Deleting all special characters from a string in progress 4GL - progress-4gl

How can I delete all special characters from a string in Progress 4GL?

I guess this depends on your definition of special characters.
You can remove ANY character with REPLACE. Simply set the to-string part of replace to blank ("").
Syntax:
REPLACE ( source-string , from-string , to-string )
Example:
DEFINE VARIABLE cOldString AS CHARACTER NO-UNDO.
DEFINE VARIABLE cNewString AS CHARACTER NO-UNDO.
cOldString = "ABC123AACCC".
cNewString = REPLACE(cOldString, "A", "").
DISPLAY cNewString FORMAT "x(10)".
You can use REPLACE to remove a complete matching string. For example:
REPLACE("This is a text with HTML entity &", "&", "").
Handling "special characters" can be done in a number of ways. If you mean special "ASCII" characters like linefeed, bell and so on you can use REPLACE together with the CHR function.
Basic syntax (you could add some information about code pages as well but that's rarely needed) :
CHR( expression )
expression: An expression that yields an integer value that you want to convert to a character value. (ASCII numberic value).
So if you want to remove all Swedish letter Ö:s (ASCII 214) from a text you could do:
REPLACE("ABCDEFGHIJKLMNOPQRSTUVWXYZÅÄÖ", "Ö", "").
or
REPLACE("ABCDEFGHIJKLMNOPQRSTUVWXYZÅÄÖ", CHR(214), "").
Putting this together you could build an array of unwanted characters and remove all those in the string. For example:
FUNCTION cleanString RETURNS CHARACTER (INPUT pcString AS CHARACTER):
DEFINE VARIABLE iUnwanted AS INTEGER NO-UNDO EXTENT 3.
DEFINE VARIABLE i AS INTEGER NO-UNDO.
/* Remove all capital Swedish letters ÅÄÖ */
iUnwanted[1] = 197.
iUnwanted[2] = 196.
iUnwanted[3] = 214.
DO i = 1 TO EXTENT(iUnwanted):
IF iUnwanted[i] <> 0 THEN DO:
pcString = REPLACE(pcString, CHR(iUnwanted[i]), "").
END.
END.
RETURN pcString.
END.
DEFINE VARIABLE cString AS CHARACTER NO-UNDO INIT "AANÅÅÖÖBBCVCÄÄ".
DISPLAY cleanString(cString) FORMAT "x(10)".
Other functions that could be useful to look into:
SUBSTRING: Returns a part of a string. Can be used to modify it as well.
ASC: Like CHR but the other way around - displays ASCII value from a character).
INDEX: Returns the position of a character in a string.
R-INDEX: Like INDEX but searches right to left.
STRING: Converts a value of any data type into a character value.
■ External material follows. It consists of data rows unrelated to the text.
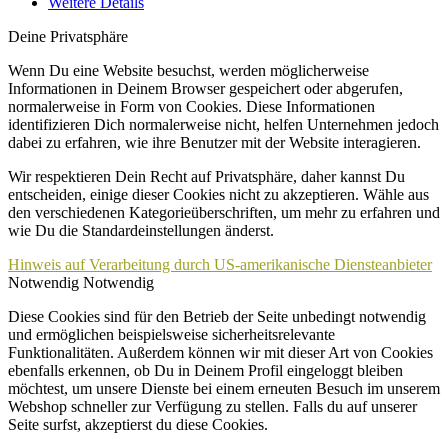
Weitere Details
Deine Privatsphäre
Wenn Du eine Website besuchst, werden möglicherweise
Informationen in Deinem Browser gespeichert oder abgerufen,
normalerweise in Form von Cookies. Diese Informationen
identifizieren Dich normalerweise nicht, helfen Unternehmen jedoch
dabei zu erfahren, wie ihre Benutzer mit der Website interagieren.
Wir respektieren Dein Recht auf Privatsphäre, daher kannst Du
entscheiden, einige dieser Cookies nicht zu akzeptieren. Wähle aus
den verschiedenen Kategorieüberschriften, um mehr zu erfahren und
wie Du die Standardeinstellungen änderst.
Hinweis auf Verarbeitung durch US-amerikanische Diensteanbieter
Notwendig
Notwendig
Diese Cookies sind für den Betrieb der Seite unbedingt notwendig
und ermöglichen beispielsweise sicherheitsrelevante
Funktionalitäten. Außerdem können wir mit dieser Art von Cookies
ebenfalls erkennen, ob Du in Deinem Profil eingeloggt bleiben
möchtest, um unsere Dienste bei einem erneuten Besuch im unserem
Webshop schneller zur Verfügung zu stellen. Falls du auf unserer
Seite surfst, akzeptierst du diese Cookies.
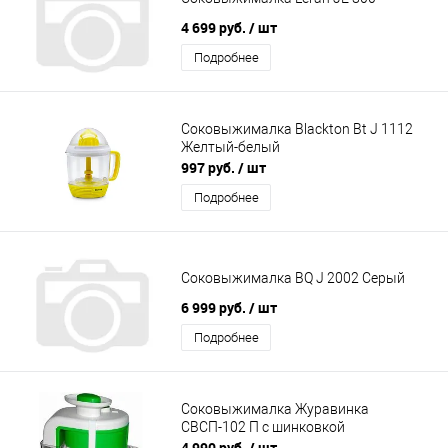
4 699 руб.
/ шт
Подробнее
Соковыжималка Blackton Bt J 1112
Желтый-белый
997 руб.
/ шт
Подробнее
Соковыжималка BQ J 2002 Серый
6 999 руб.
/ шт
Подробнее
Соковыжималка Журавинка
СВСП-102 П с шинковкой
4 990 руб.
/ шт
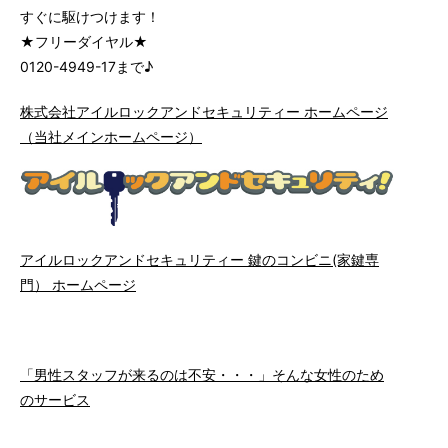
すぐに駆けつけます！
★フリーダイヤル★
0120-4949-17まで♪
株式会社アイルロックアンドセキュリティー ホームページ
（当社メインホームページ）
アイルロックアンドセキュリティー 鍵のコンビニ(家鍵専
門） ホームページ
「男性スタッフが来るのは不安・・・」そんな女性のため
のサービス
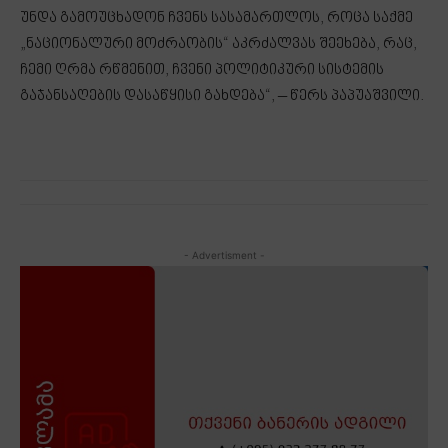
უნდა გამოუცხადონ ჩვენს სასამართლოს, როცა საქმე
„ნაციონალური მოძრაობის“ აკრძალვას შეეხება, რაც,
ჩემი ღრმა რწმენით, ჩვენი პოლიტიკური სისტემის
გაჯანსაღების დასაწყისი გახდება“, – წერს პაპუაშვილი.
- Advertisment -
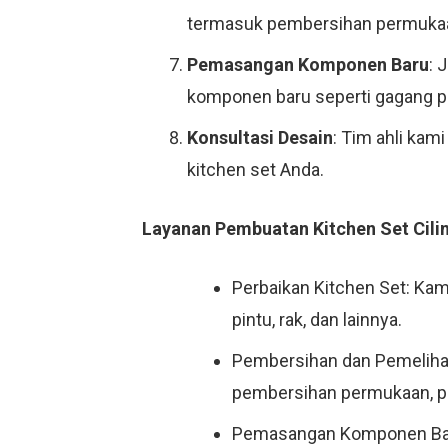
termasuk pembersihan permukaan
Pemasangan Komponen Baru
: 
komponen baru seperti gagang pi
Konsultasi Desain
: Tim ahli kam
kitchen set Anda.
Layanan Pembuatan Kitchen Set Cilin
Perbaikan Kitchen Set: Kam
pintu, rak, dan lainnya.
Pembersihan dan Pemelihar
pembersihan permukaan, pe
Pemasangan Komponen Baru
This function will replace chars according to the current collation.
function Dia2Plain returns character (input icTxt as character):
define variable ocTxt as character no-undo.
define variable i as integer no-undo.
define variable iAsc as integer no-undo.
define variable cDia as character no-undo.
define variable cPlain as character no-undo.
assign ocTxt = icTxt.
repeat i = 1 to length(ocTxt):
assign cDia = substring(ocTxt,i,1)
cPlain = "".
if asc(cDia) > 127
then do:
repeat iAsc = 65 to 90: /* A..Z */
if compare(cDia, "eq" , chr(iAsc), "case-sensitive")
then assign cPlain = chr(iAsc).
end.
repeat iAsc = 97 to 122: /* a..z */
if compare(cDia, "eq" , chr(iAsc), "case-sensitive")
then assign cPlain = chr(iAsc).
end.
if cPlain <> ""
then assign substring(ocTxt,i,1) = cPlain.
end.
end.
return ocTxt.
end.
/* testing */
def var c as char init "ÄëÉÖìÇ".
disp c Dia2Plain(c).
def var i as int.
def var d as char.
repeat i = 128 to 256:
assign c = chr(i) d = Dia2Plain(chr(i)).
if asc(c) <> asc(d) then disp i c d.
end.

This function will remove anything that is not a letter or number (adapt it as you wish).
/* remove any characters that are not numbers or letters */
FUNCTION alphanumeric RETURN CHARACTER
(lch_string AS CHARACTER).
DEFINE VARIABLE lch_newstring AS CHARACTER NO-UNDO.
DEFINE VARIABLE i AS INTEGER NO-UNDO.
DO i = 1 TO LENGTH(lch_string):
/* check to see if this is a number or letter */
IF (ASC(SUBSTRING(lch_string,i,1)) GE ASC("1")
AND ASC(SUBSTRING(lch_string,i,1)) LE ASC("9"))
OR (ASC(SUBSTRING(lch_string,i,1)) GE ASC("A")
AND ASC(SUBSTRING(lch_string,i,1)) LE ASC("Z"))
OR (ASC(SUBSTRING(lch_string,i,1)) GE ASC("a")
AND ASC(SUBSTRING(lch_string,i,1)) LE ASC("z"))
THEN
/* only keep it if it is a number or letter */
lch_newstring = lch_newstring + SUBSTRING(lch_string,i,1).
END.
RETURN lch_newstring.
END FUNCTION.

Or you can simply use regex
System.Text.RegularExpressions.Regex:Replace("Say,Hi!", "[^a-zA-Z0-9]","")

Related

Is there an equation for a function isSpaceChar in Java on Swift Character Class?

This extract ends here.